- Extracted records
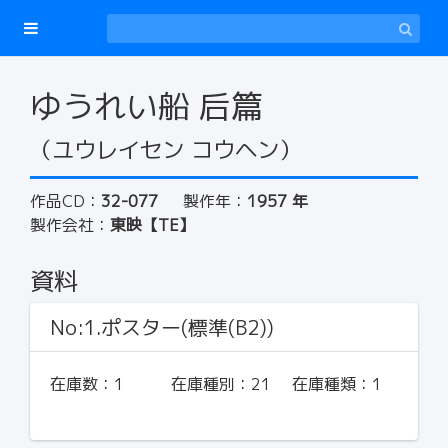
ゆうれい船 后篇
（ユウレイセン コウヘン）
作品CD：
32-077
製作年：
1957 年
製作会社：
東映【TE】
資料
No:1.ポスター(標準(B2))
在庫数：
1
在庫種別：
21
在庫種類：
1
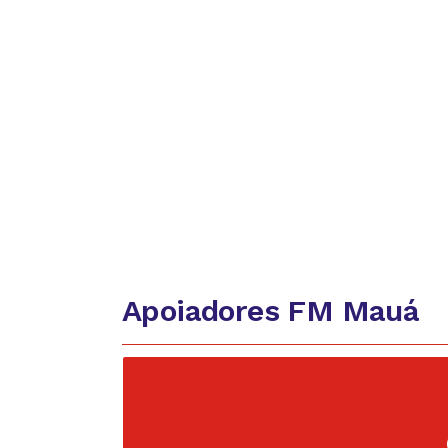
Apoiadores FM Mauá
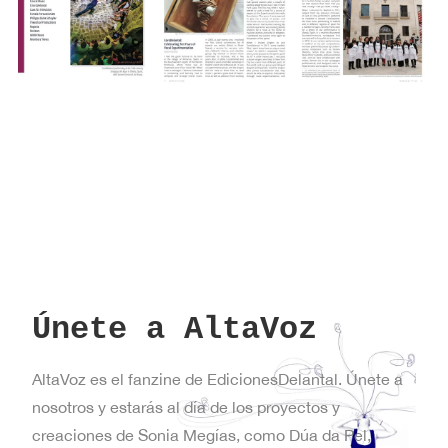
Únete a AltaVoz
AltaVoz es el fanzine de EdicionesDelantal. Únete a
nosotros y estarás al día de los proyectos y
creaciones de Sonia Megías, como Dúa da Pel,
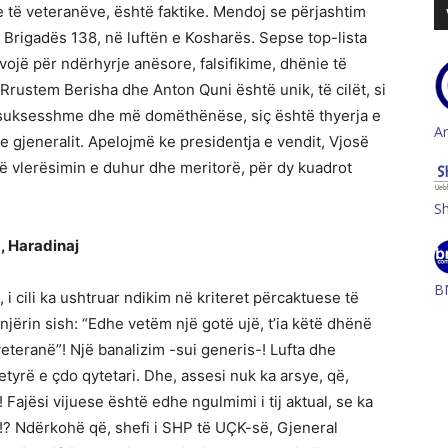
ave të veteranëve, është faktike. Mendoj se përjashtim
Brigadës 138, në luftën e Kosharës. Sepse top-lista
ojë për ndërhyrje anësore, falsifikime, dhënie të
 Rrustem Berisha dhe Anton Quni është unik, të cilët, si
ë suksesshme dhe më domëthënëse, siç është thyerja e
A
 e gjeneralit. Apelojmë ke presidentja e vendit, Vjosë
jë vlerësimin e duhur dhe meritorë, për dy kuadrot
S
, Haradinaj
B
i cili ka ushtruar ndikim në kriteret përcaktuese të
njërin sish: “Edhe vetëm një gotë ujë, t’ia këtë dhënë
veteranë”! Një banalizim -sui generis-! Lufta dhe
tyrë e çdo qytetari. Dhe, assesi nuk ka arsye, që,
ajësi vijuese është edhe ngulmimi i tij aktual, se ka
!? Ndërkohë që, shefi i SHP të UÇK-së, Gjeneral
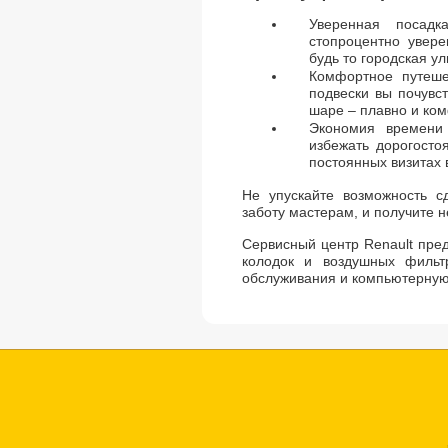
Уверенная посад
стопроцентно увере
будь то городская у
Комфортное путеше
подвески вы почувст
шаре – плавно и ко
Экономия времени
избежать дорогосто
постоянных визитах 
Не упускайте возможность с
заботу мастерам, и получите 
Сервисный центр Renault пре
колодок и воздушных фильтр
обслуживания и компьютерную 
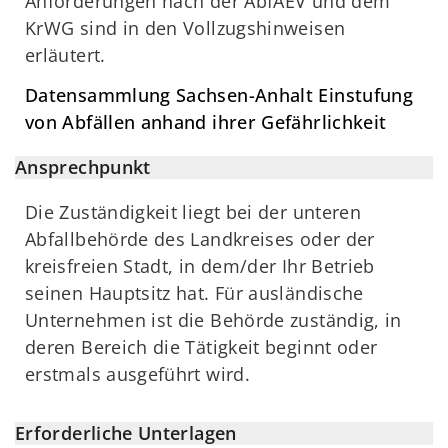
Anforderungen nach der AbfAEV und dem
KrWG sind in den Vollzugshinweisen
erläutert.
Datensammlung Sachsen-Anhalt Einstufung
von Abfällen anhand ihrer Gefährlichkeit
Ansprechpunkt
Die Zuständigkeit liegt bei der unteren
Abfallbehörde des Landkreises oder der
kreisfreien Stadt, in dem/der Ihr Betrieb
seinen Hauptsitz hat. Für ausländische
Unternehmen ist die Behörde zuständig, in
deren Bereich die Tätigkeit beginnt oder
erstmals ausgeführt wird.
Erforderliche Unterlagen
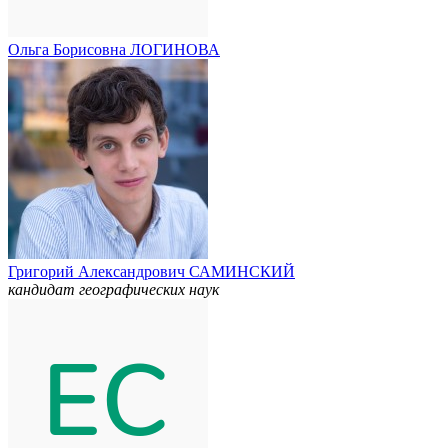
Ольга Борисовна ЛОГИНОВА
Григорий Александрович САМИНСКИЙ
кандидат географических наук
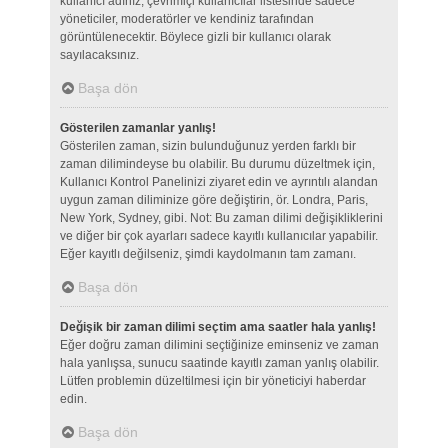
kullanıcı adınız, çevrimiçi kullanıcılar listesinde sadece
yöneticiler, moderatörler ve kendiniz tarafından
görüntülenecektir. Böylece gizli bir kullanıcı olarak
sayılacaksınız.
Başa dön
Gösterilen zamanlar yanlış!
Gösterilen zaman, sizin bulunduğunuz yerden farklı bir
zaman dilimindeyse bu olabilir. Bu durumu düzeltmek için,
Kullanıcı Kontrol Panelinizi ziyaret edin ve ayrıntılı alandan
uygun zaman diliminize göre değiştirin, ör. Londra, Paris,
New York, Sydney, gibi. Not: Bu zaman dilimi değişikliklerini
ve diğer bir çok ayarları sadece kayıtlı kullanıcılar yapabilir.
Eğer kayıtlı değilseniz, şimdi kaydolmanın tam zamanı.
Başa dön
Değişik bir zaman dilimi seçtim ama saatler hala yanlış!
Eğer doğru zaman dilimini seçtiğinize eminseniz ve zaman
hala yanlışsa, sunucu saatinde kayıtlı zaman yanlış olabilir.
Lütfen problemin düzeltilmesi için bir yöneticiyi haberdar
edin.
Başa dön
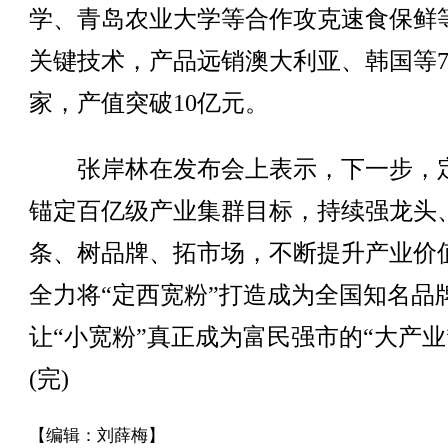
学、青岛农业大学等合作攻克速食保鲜等
关键技术，产品远销澳大利亚、韩国等
家，产值突破10亿元。
张岸林在发布会上表示，下一步，
锚定百亿级产业集群目标，持续强龙头
条、树品牌、拓市场，不断提升产业价
全力将“定西宽粉”打造成为全国知名品
让“小宽粉”真正成为富民强市的“大产业
(完)
【编辑：刘薛梅】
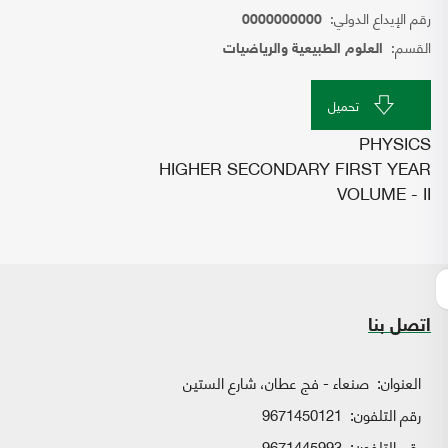
رقم الإيداع الدولي:
0000000000
القسم:
العلوم الطبيعية والرياضيات
تحميل
PHYSICS
HIGHER SECONDARY FIRST YEAR
VOLUME - II
اتصل بنا
العنوان:
صنعاء - فج عطان، شارع الستين
رقم التلفون:
9671450121
رقم التلفون:
9671445993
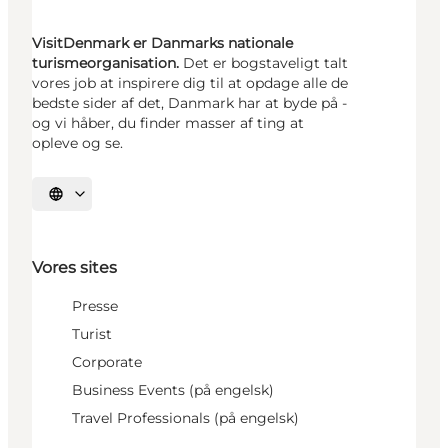
VisitDenmark er Danmarks nationale
turismeorganisation.
Det er bogstaveligt talt
vores job at inspirere dig til at opdage alle de
bedste sider af det, Danmark har at byde på -
og vi håber, du finder masser af ting at
opleve og se.
Vælg sprog
Vores sites
Presse
Turist
Corporate
Business Events (på engelsk)
Travel Professionals (på engelsk)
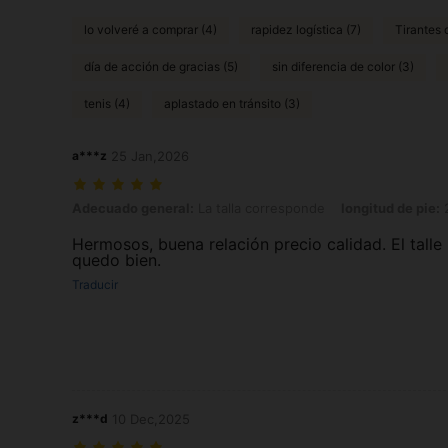
lo volveré a comprar (4)
rapidez logística (7)
Tirantes
día de acción de gracias (5)
sin diferencia de color (3)
tenis (4)
aplastado en tránsito (3)
a***z
25 Jan,2026
Adecuado general: La talla corresponde, longitud de pie: 23.5 cm / 9
Adecuado general:
La talla corresponde
longitud de pie:
2
Hermosos, buena relación precio calidad. El talle 
quedo bien.
Traducir
z***d
10 Dec,2025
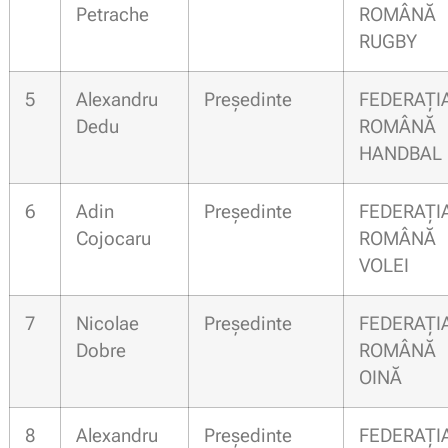
Petrache
ROMÂN
RUGBY
5
Alexandru
Președinte
FEDERAȚI
Dedu
ROMÂN
HANDBAL
6
Adin
Președinte
FEDERAȚI
Cojocaru
ROMÂN
VOLEI
7
Nicolae
Președinte
FEDERAȚI
Dobre
ROMÂN
OINĂ
8
Alexandru
Președinte
FEDERAȚI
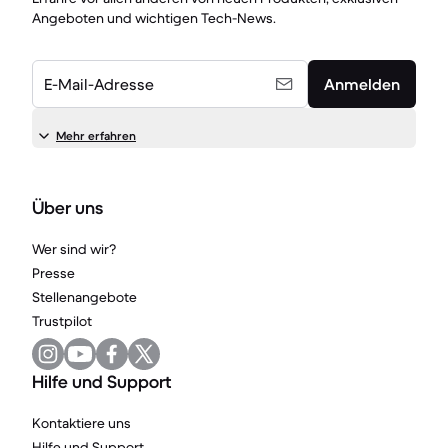
Angeboten und wichtigen Tech-News.
E-Mail-Adresse
Anmelden
Mehr erfahren
Über uns
Wer sind wir?
Presse
Stellenangebote
Trustpilot
Hilfe und Support
Kontaktiere uns
Hilfe und Support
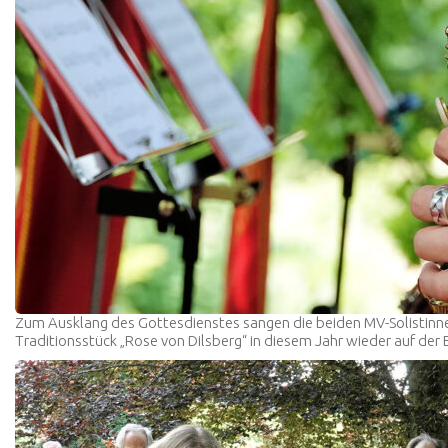
Zum Ausklang des Gottesdienstes sangen die beiden MV-Solistinnen
Traditionsstück „Rose von Dilsberg“ in diesem Jahr wieder auf der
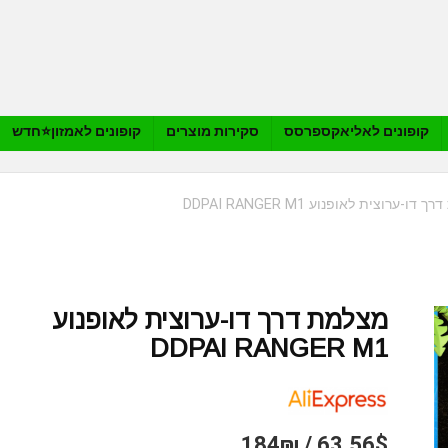
קופונים לאליאקספרסס
סקירות מוצרים
קופונים לאמזון⭐️חדש
ו-ערוצית לאופנוע DDPAI RANGER M1
מצלמת דרך דו-ערוצית לאופנוע
DDPAI RANGER M1
63.56$ / 184₪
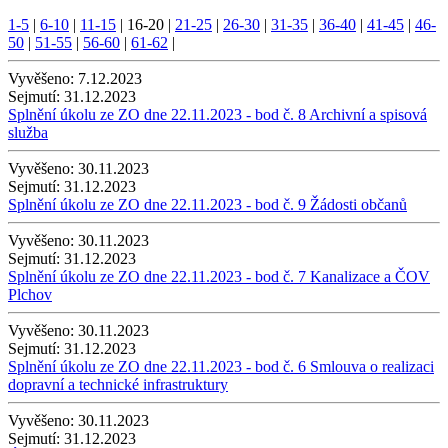
1-5
|
6-10
|
11-15
|
16-20
|
21-25
|
26-30
|
31-35
|
36-40
|
41-45
|
46-
50
|
51-55
|
56-60
|
61-62
|
Vyvěšeno:
7.12.2023
Sejmutí:
31.12.2023
Splnění úkolu ze ZO dne 22.11.2023 - bod č. 8 Archivní a spisová
služba
Vyvěšeno:
30.11.2023
Sejmutí:
31.12.2023
Splnění úkolu ze ZO dne 22.11.2023 - bod č. 9 Žádosti občanů
Vyvěšeno:
30.11.2023
Sejmutí:
31.12.2023
Splnění úkolu ze ZO dne 22.11.2023 - bod č. 7 Kanalizace a ČOV
Plchov
Vyvěšeno:
30.11.2023
Sejmutí:
31.12.2023
Splnění úkolu ze ZO dne 22.11.2023 - bod č. 6 Smlouva o realizaci
dopravní a technické infrastruktury
Vyvěšeno:
30.11.2023
Sejmutí:
31.12.2023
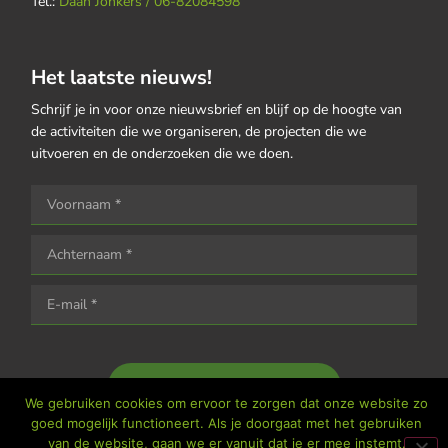
Tel.:
Daan Jonkers / 06-82084598
Het laatste nieuws!
Schrijf je in voor onze nieuwsbrief en blijf op de hoogte van
de activiteiten die we organiseren, de projecten die we
uitvoeren en de onderzoeken die we doen.
Houd me op de hoogte
We gebruiken cookies om ervoor te zorgen dat onze website zo
goed mogelijk functioneert. Als je doorgaat met het gebruiken
van de website, gaan we er vanuit dat je er mee instemt.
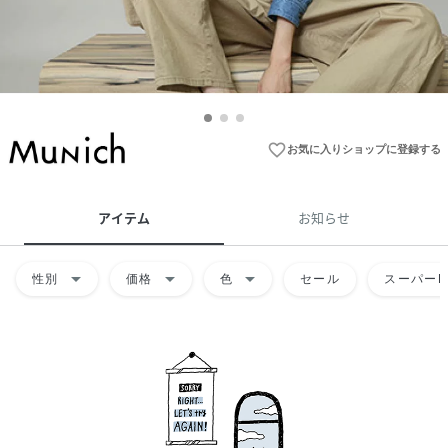
favorite_border
お気に入りショップに登録する
アイテム
お知らせ
arrow_drop_down
arrow_drop_down
arrow_drop_down
性別
価格
色
セール
スーパーD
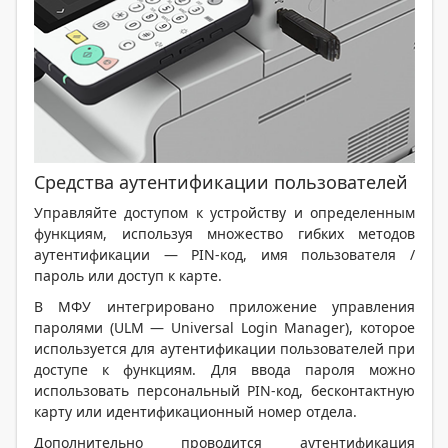
Средства аутентификации пользователей
Управляйте доступом к устройству и определенным
функциям, используя множество гибких методов
аутентификации — PIN-код, имя пользователя /
пароль или доступ к карте.
В МФУ интегрировано приложение управления
паролями (ULM — Universal Login Manager), которое
используется для аутентификации пользователей при
доступе к функциям. Для ввода пароля можно
использовать персональный PIN-код, бесконтактную
карту или идентификационный номер отдела.
Дополнительно проводится аутентификация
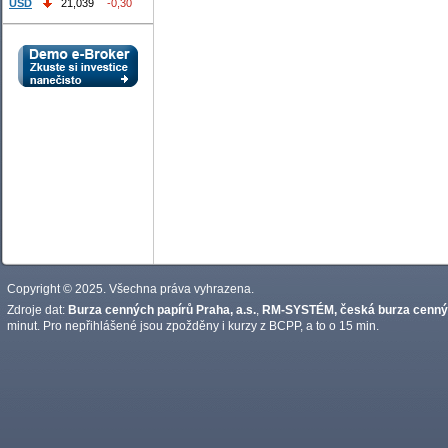
USD
21,039
-0,30
Copyright © 2025. Všechna práva vyhrazena.
Zdroje dat:
Burza cenných papírů Praha, a.s.
,
RM-SYSTÉM, česká burza cennýc
minut. Pro nepřihlášené jsou zpožděny i kurzy z BCPP, a to o 15 min.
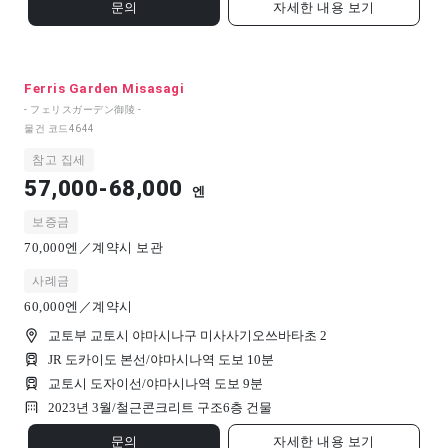
문의
자세한 내용 보기
Ferris Garden Misasagi
- フェリスガーデン御陵 -
물건 코드
4644
참고 집세
57,000-68,000
엔
보증금
70,000엔／계약시 보관
사례금
60,000엔／계약시
교토부 교토시 야마시나구 미사사기오쓰바타초 2
JR 도카이도 본선/야마시나역 도보 10분
교토시 도자이선/야마시나역 도보 9분
2023년 3월/
철근콘크리트 구조
6
층 건물
문의
자세한 내용 보기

- What this task involves
For the records above, state how many lines contain "general". Add nothing to the number.

- Exercise answer
2